Databricks vs Great Expectations

Detailed side-by-side comparison with expert verdict

Databricks

8.8/10

pay-per-use

Full review →

Great Expectations

7.5/10

open-source

Full review →

Feature-by-Feature Comparison

CategoryDatabricksGreat Expectations
PricingPay only for what you useFree and open source
Ease of Use9.3/10 — Intuitive interface with minimal learning curve8.2/10 — User-friendly design, quick onboarding
ScalabilityEnterprise-ready with proven scaleGood for growing teams, enterprise tier available
IntegrationsExtensive integration ecosystem (50+ integrations)Wide range of native integrations and API access
Feature Depth9.2/10 — Comprehensive feature set covering all major use cases6.5/10 — Good feature coverage for primary use cases
Customer SupportExcellent support with live chat and dedicated CSMResponsive support team with multiple channels

Winner by Use Case

StartupsGreat Expectations
EnterpriseDatabricks
FreelancersGreat Expectations
Small BusinessGreat Expectations

Ehsan's Verdict

Both Databricks and Great Expectations solve the core problem well. The decision comes down to adjacent capabilities and ecosystem fit. In AI data tools, governance compliance is where the biggest gap appears. data cleaning automation remains a contested area where both tools have legitimate claims. Choose Databricks if cross-system integration is your priority. Choose Great Expectations if you need more specialized capabilities in the areas outlined above.

EJ

Ehsan Jahandarpour

AI Growth Strategist & Fractional CMO

Forbes Top 20 Growth Hacker · TEDx Speaker · 716 Academic Citations · Ex-Microsoft · CMO at FirstWave (ASX:FCT) · Forbes Communications Council

Frequently Asked Questions

Is Databricks better than Great Expectations?
Databricks scores higher overall with a 8.8/10 rating vs 7.5/10. However, Great Expectations may be better for specific use cases.

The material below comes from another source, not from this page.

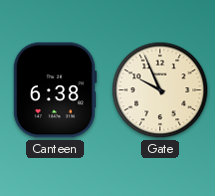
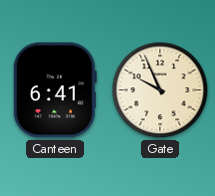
Canteen: 6:38 -> 6:41
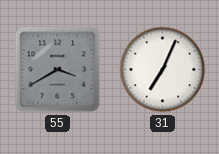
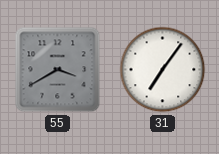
31: 7:04 -> 7:06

See our detailed comparison above.
Which is cheaper, Databricks or Great Expectations?
Databricks uses a pay-per-use model while Great Expectations uses open-source. The best value depends on your usage volume and team size.
Can I use Databricks and Great Expectations together?
Yes, many teams use both tools for different purposes. Databricks may handle some workflows better while Great Expectations excels at others. Check integration compatibility before committing.
What are the main differences between Databricks and Great Expectations?
The key differences lie in pricing, ease of use, feature depth. Databricks focuses more on depth and power features, while Great Expectations emphasizes comprehensive functionality.
Which ai data tools should I choose in 2026?
For most teams, Databricks is the stronger choice in 2026 based on overall score, feature set, and value. However, evaluate your specific needs using our comparison criteria above.